- Problem to work on -
Once you reach the line containing "Desenvolvido pelo Instituto" in the entries below, write out that line and each one after it down to the line containing "A importância do", exactly and with nothing added.

- Input data -
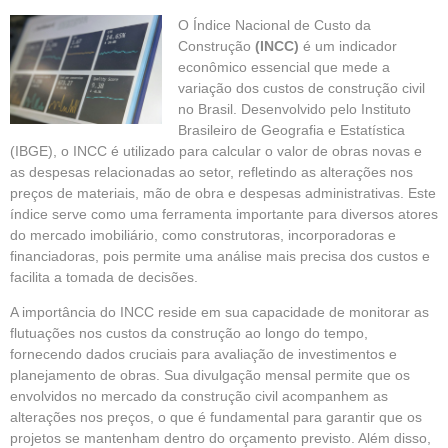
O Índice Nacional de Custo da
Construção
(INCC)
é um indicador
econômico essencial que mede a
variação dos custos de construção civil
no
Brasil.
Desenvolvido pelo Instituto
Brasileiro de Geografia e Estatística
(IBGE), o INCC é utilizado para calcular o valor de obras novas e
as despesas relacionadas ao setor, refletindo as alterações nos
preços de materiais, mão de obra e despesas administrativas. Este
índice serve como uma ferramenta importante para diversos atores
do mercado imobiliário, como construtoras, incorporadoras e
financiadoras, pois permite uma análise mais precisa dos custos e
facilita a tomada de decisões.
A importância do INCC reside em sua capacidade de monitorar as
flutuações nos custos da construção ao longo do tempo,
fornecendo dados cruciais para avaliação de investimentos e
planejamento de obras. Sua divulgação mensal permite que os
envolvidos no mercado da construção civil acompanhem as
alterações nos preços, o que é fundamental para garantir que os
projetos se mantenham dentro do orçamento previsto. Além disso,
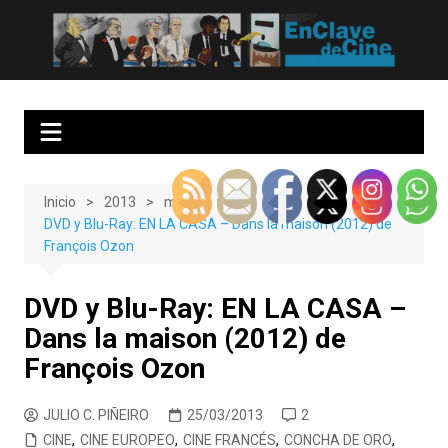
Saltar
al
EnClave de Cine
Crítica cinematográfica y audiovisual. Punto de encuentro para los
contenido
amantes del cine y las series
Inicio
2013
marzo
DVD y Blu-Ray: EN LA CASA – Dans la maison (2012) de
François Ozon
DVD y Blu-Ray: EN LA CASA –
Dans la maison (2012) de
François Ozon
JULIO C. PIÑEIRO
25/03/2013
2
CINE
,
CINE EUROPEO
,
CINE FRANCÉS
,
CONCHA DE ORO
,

- Answer area -
Desenvolvido pelo Instituto
Brasileiro de Geografia e Estatística
(IBGE), o INCC é utilizado para calcular o valor de obras novas e
as despesas relacionadas ao setor, refletindo as alterações nos
preços de materiais, mão de obra e despesas administrativas. Este
índice serve como uma ferramenta importante para diversos atores
do mercado imobiliário, como construtoras, incorporadoras e
financiadoras, pois permite uma análise mais precisa dos custos e
facilita a tomada de decisões.
A importância do INCC reside em sua capacidade de monitorar as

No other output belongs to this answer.